“借住的?罢了,你自去罢。”黄大夫心下暗叹又来一个,朝他挥挥手,竟然就自顾自坐下吃起茶来。
林笙有些莫名其妙,不知他怎地突然就意兴阑珊,问也不问就放他走。他是不知道,黄大夫二十几天未归,今日早上风尘仆仆一进门,就经历了怎样郁闷的心路历程。
自城内暴雪成灾以来,陈悉致下令在城中寻了个可容纳数百人的宽敞之所,临时充作医馆,将满城大夫集中到那处,专门诊治被砸受伤、因冻受风寒的百姓。
黄大夫精通岐黄之术,更难得的是医德高尚,在城西乃至整个翼州城的老百姓心目中都有极高的声誉。因此,官府第一时间便派官差前来征召。遇上这等天灾人祸,黄大夫当然义不容辞,简单收拾了些换洗衣物,嘱咐染了风寒的大弟子石斛和不着调的师弟看好家门,便带着杜仲、苏叶两个小弟子,背着药箱上了前线。
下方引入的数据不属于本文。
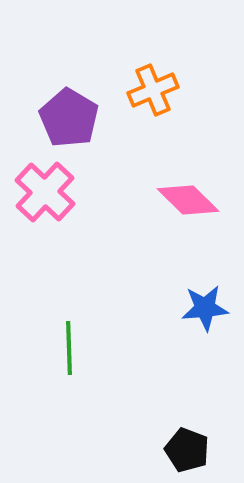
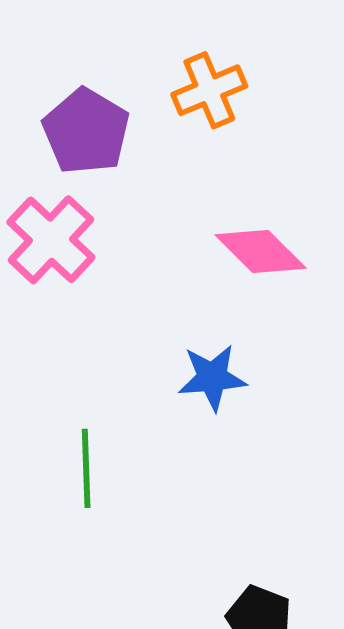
blue star: (205, 308) -> (212, 378), moved

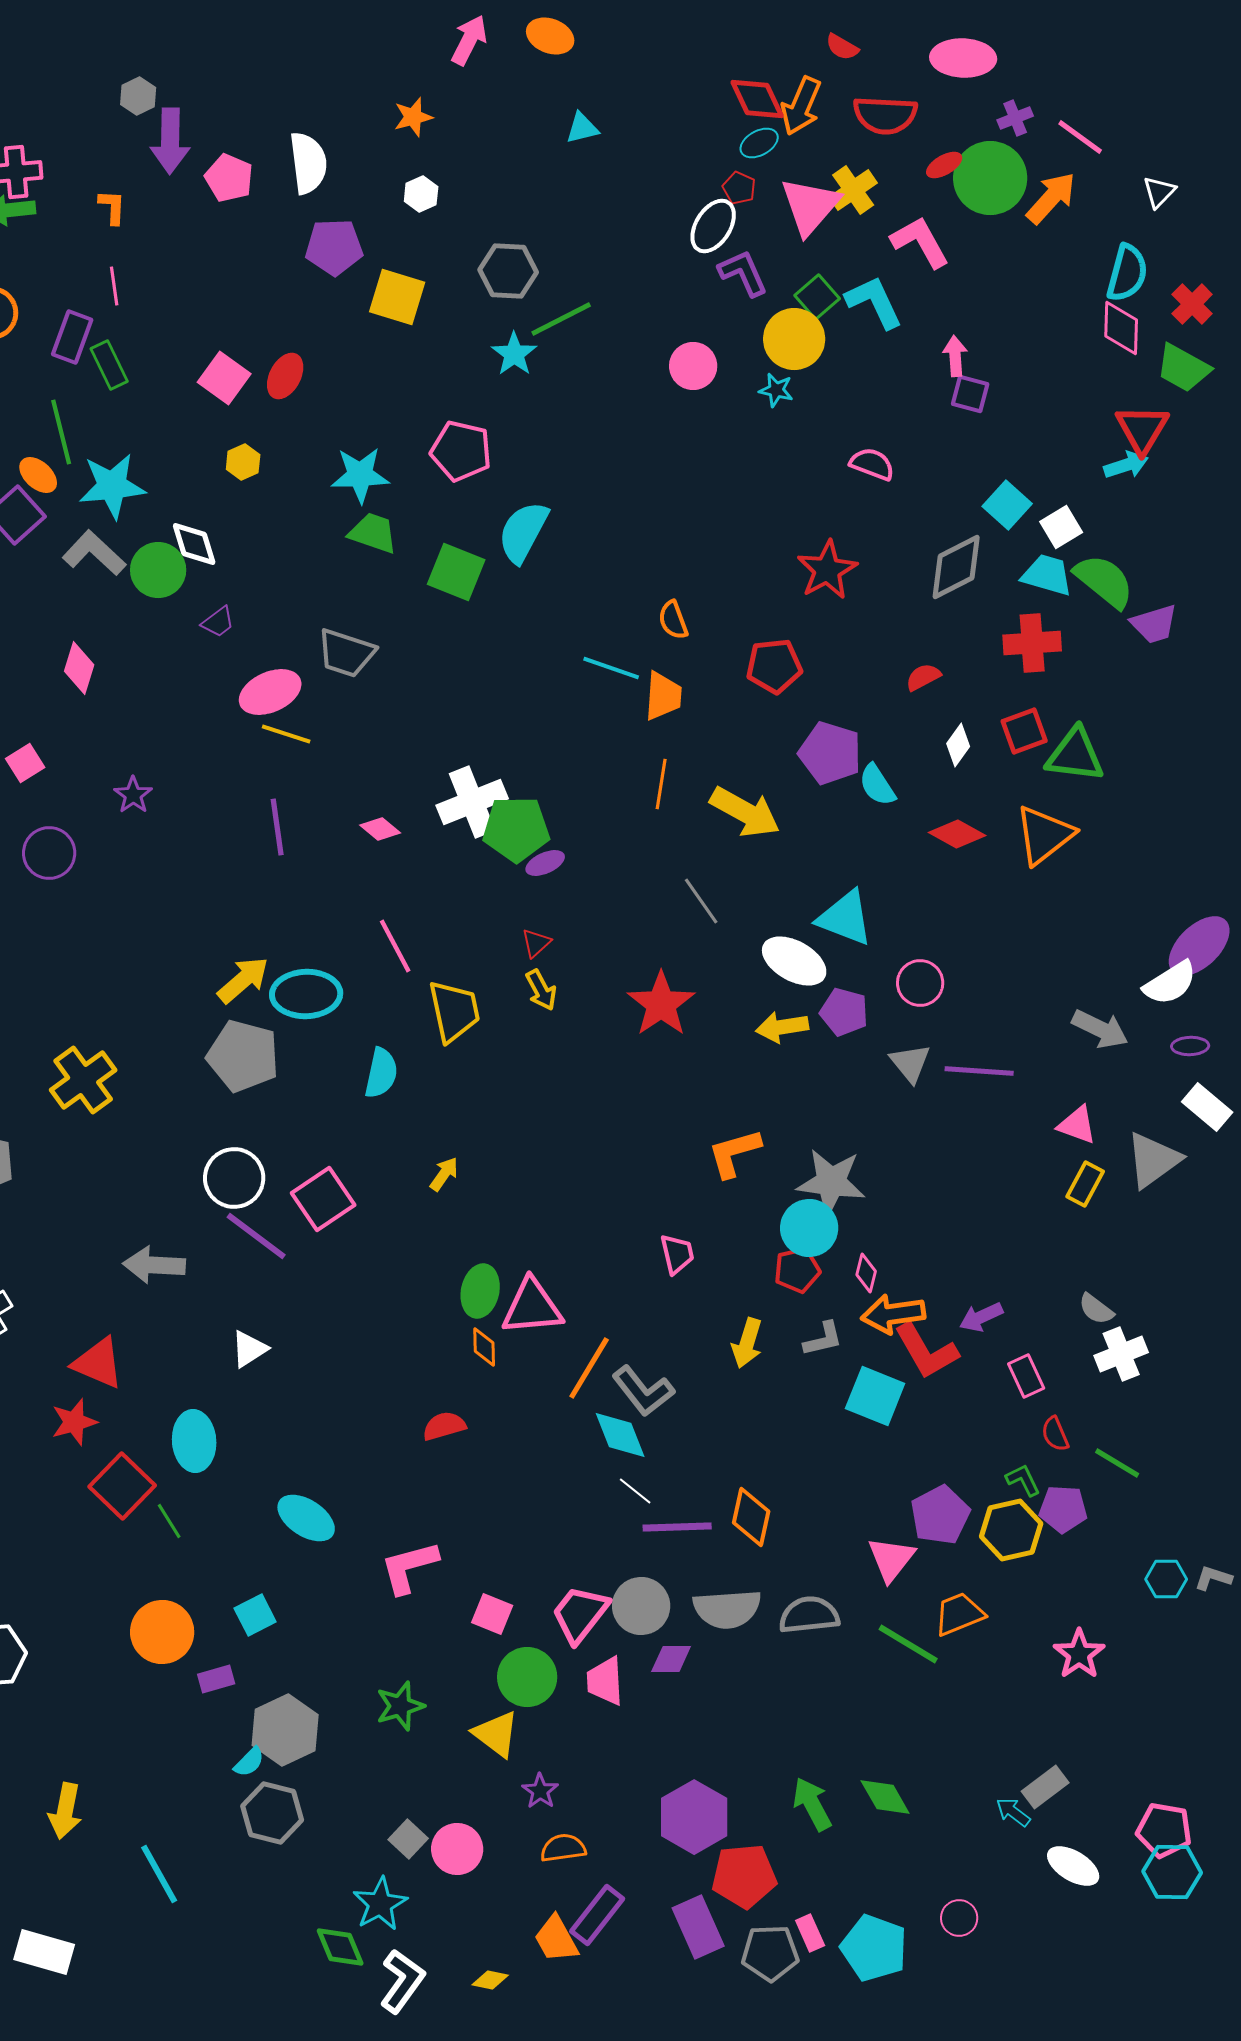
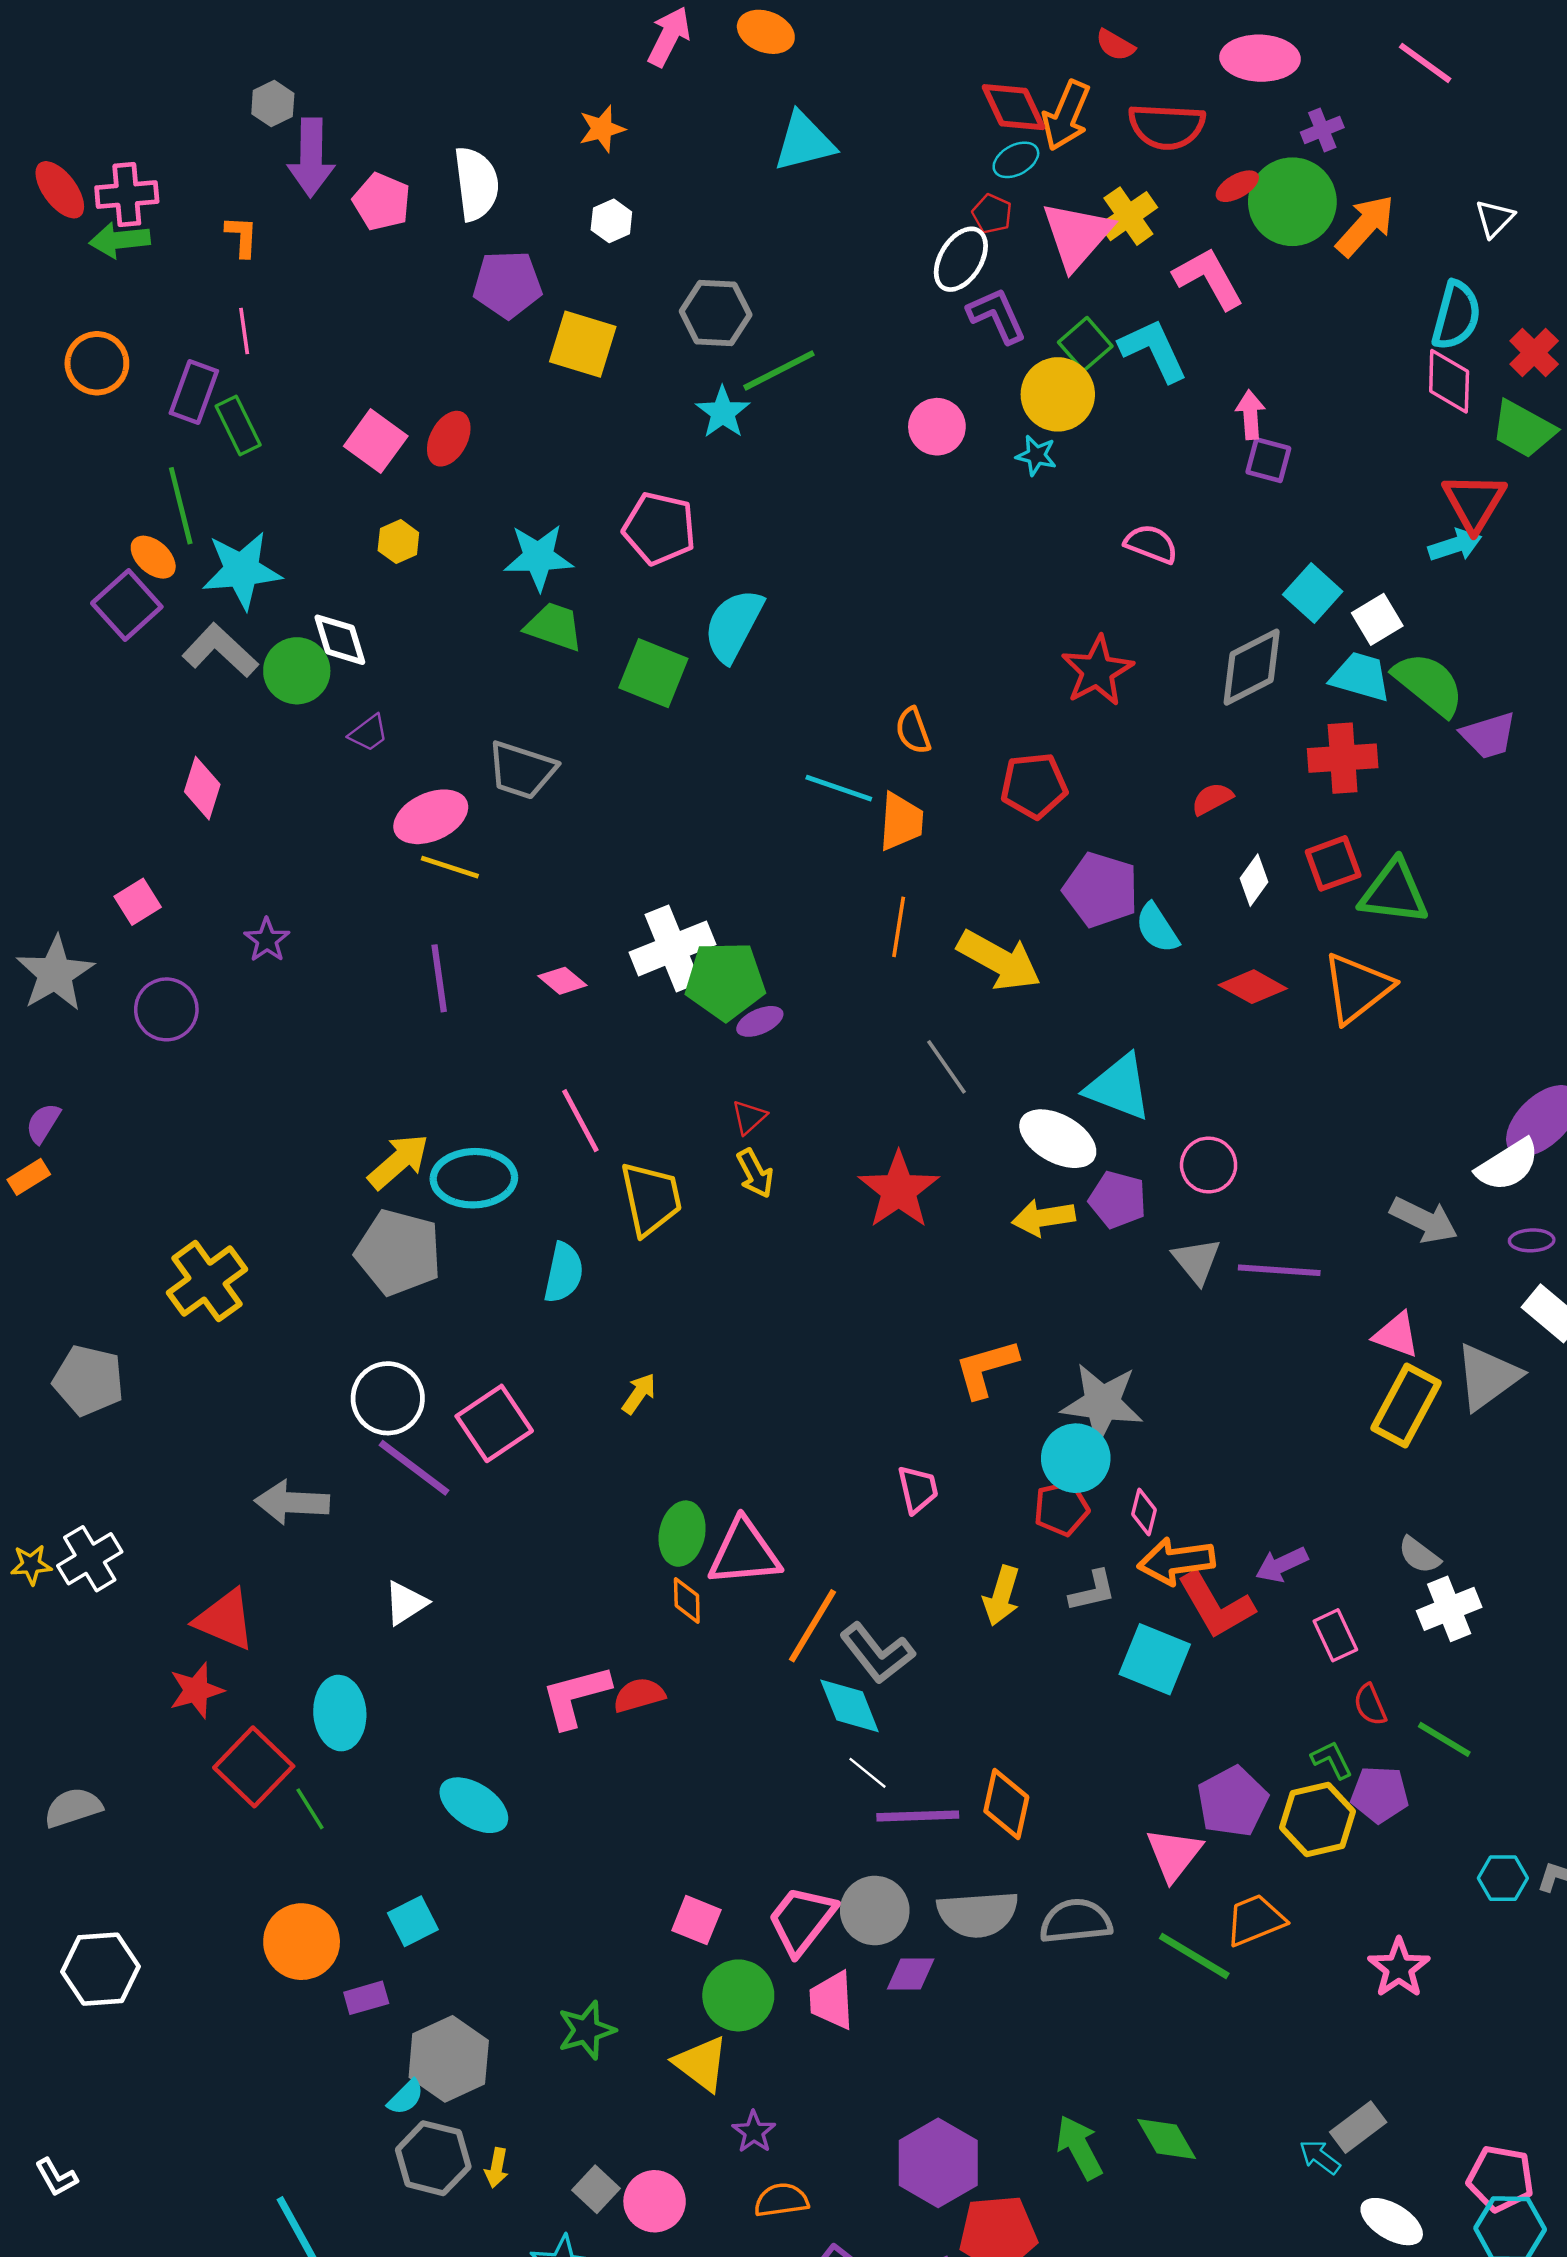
cyan triangle: (582, 128) -> (804, 142), size x1.6
pink line: (1080, 137) -> (1425, 63), moved
yellow rectangle: (1085, 1184) -> (1406, 1406), size x1.5
pink L-shape: (409, 1567) -> (576, 1696), moved
yellow arrow: (65, 1811) -> (497, 2168), moved, size x0.6

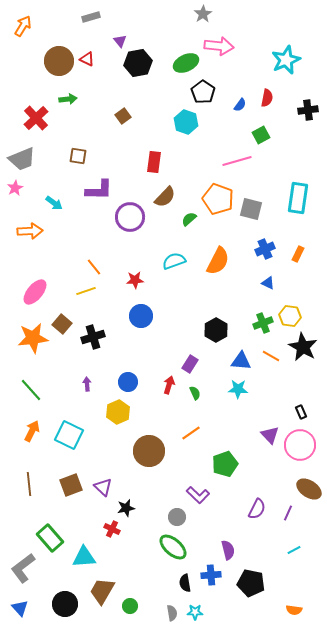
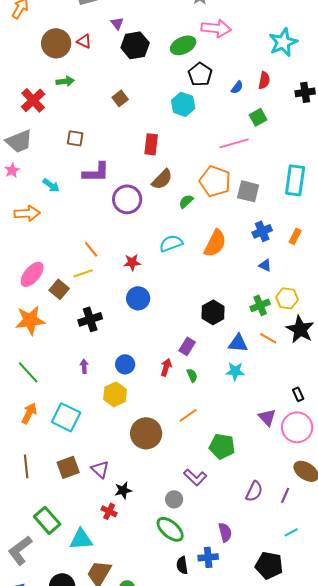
brown square: (62, 324) -> (59, 289), moved
green pentagon: (225, 464) -> (222, 446), turned 30
black pentagon: (251, 583) -> (269, 565), moved

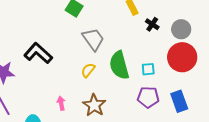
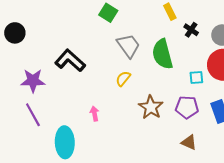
green semicircle: (119, 65) -> (162, 54), moved
cyan square: (148, 69) -> (196, 78), moved
brown star: (94, 105) -> (151, 107), moved

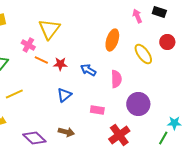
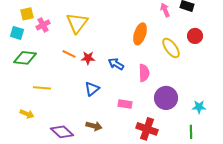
pink cross: (28, 45) -> (43, 25), moved, turned 32
yellow line: (14, 94) -> (42, 88), turned 30
cyan star: (174, 123) -> (199, 107), moved
red cross: (119, 135) -> (147, 129), turned -35
green line: (163, 138) -> (191, 132), turned -32

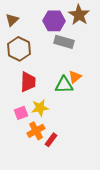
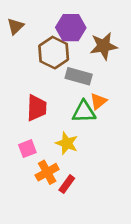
brown star: (79, 15) -> (104, 46), moved, turned 30
gray rectangle: (64, 42) -> (79, 76), moved
brown hexagon: (19, 49) -> (54, 53), moved
yellow star: (40, 108) -> (67, 143), moved, turned 30

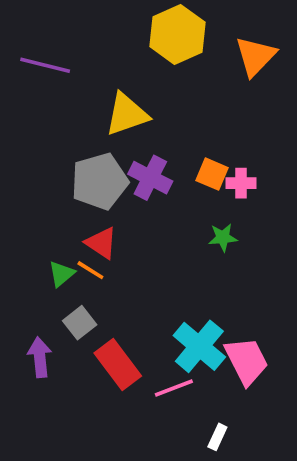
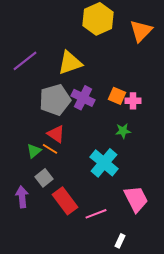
purple line: (45, 65) -> (25, 61), moved, turned -52
cyan cross: (199, 346) -> (104, 163), moved

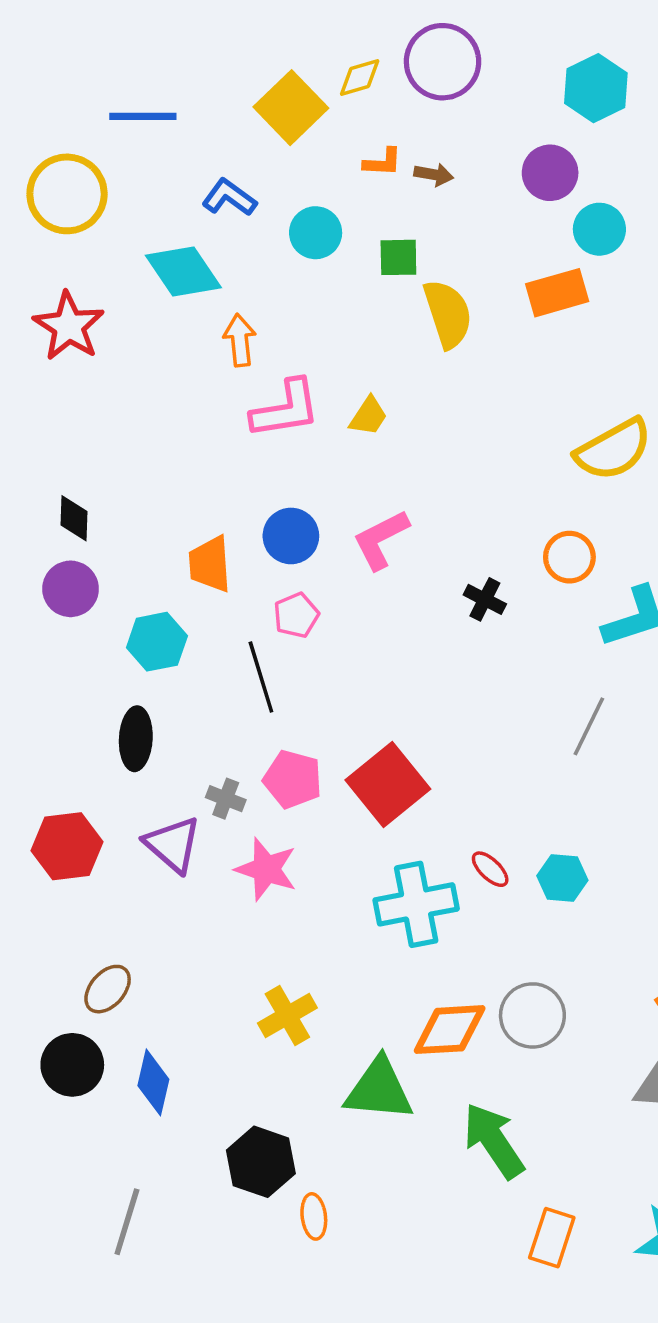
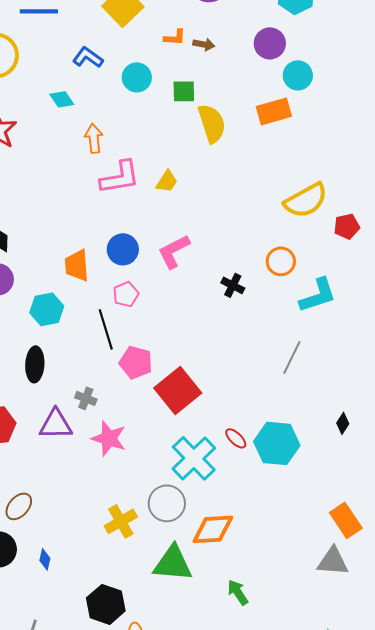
cyan diamond: (183, 272) -> (62, 99), size x0.6
pink pentagon: (293, 779) -> (136, 362), moved
purple triangle: (173, 844) -> (56, 424), turned -42
cyan hexagon: (562, 878) -> (277, 443), size x1.6
cyan cross: (416, 904) -> (194, 458), turned -33
gray circle: (532, 1015) -> (167, 503), moved
blue diamond: (153, 1082) -> (45, 559), size x0.6
green arrow: (494, 1141) -> (238, 592), size x0.6

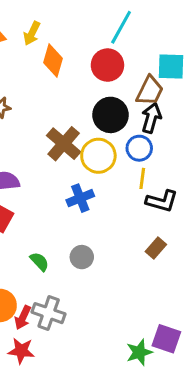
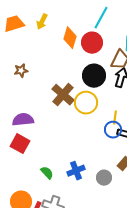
orange diamond: (53, 60) -> (70, 38), moved
blue circle: (139, 148) -> (113, 130), moved
blue cross: (80, 198) -> (76, 171), moved
gray circle: (82, 257) -> (104, 178), moved

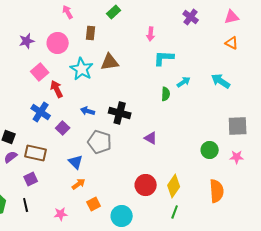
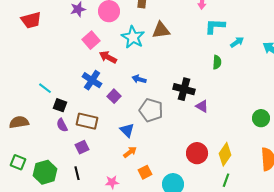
cyan arrow: (184, 82) -> (237, 42), moved
red arrow: (57, 89) -> (108, 57), turned -36
black cross: (120, 113) -> (184, 89), moved
purple semicircle: (11, 157) -> (62, 125), turned -80

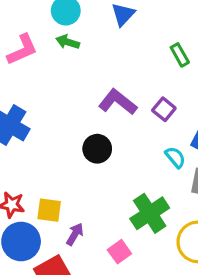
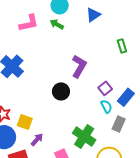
purple L-shape: (118, 102) -> (79, 66), turned 70
purple square: (164, 109) -> (105, 88), moved
green cross: (150, 213) -> (84, 137), turned -35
满城前前后后上千个伤患被送去那里诊治,不过八十几个大夫,所有人都忙得连喝口水的功夫也无。黄大夫更是夜以继日、废寝忘食,连除夕之夜都无暇回来。自家医
这几日不少患者陆续痊愈归家,他手头的事务总算少了不少,因为心中实在挂念师弟和徒弟,他今日便向官差告了假,独自抽了空子回来探望(其实是担心混蛋师弟把他的大弟子欺负得叛出师门……)。
一跨进家门,黄大夫就扶额长叹。这回师弟果然也没让他失望,正在堂屋里头掸尘的石斛乍一看到他,先是一愣,哽咽了一声“师傅”之后,两行热泪立马滚滚而下,那眼神里全是对他师叔的血泪控诉。
他还没来得及安慰这个心灵饱受创伤的少年,就发现自家后院里人声鼎沸,竟然塞满了来历不明的人,着实唬了他一大跳!
奔到后院一瞧,好家伙,真是什么人都有!一位落难公子,一个无家可归的姑娘,一个病弱的幼童(他和青虎熟,但没见过青豹,这孩子头一回来翼州),全都一脸无辜地望着他……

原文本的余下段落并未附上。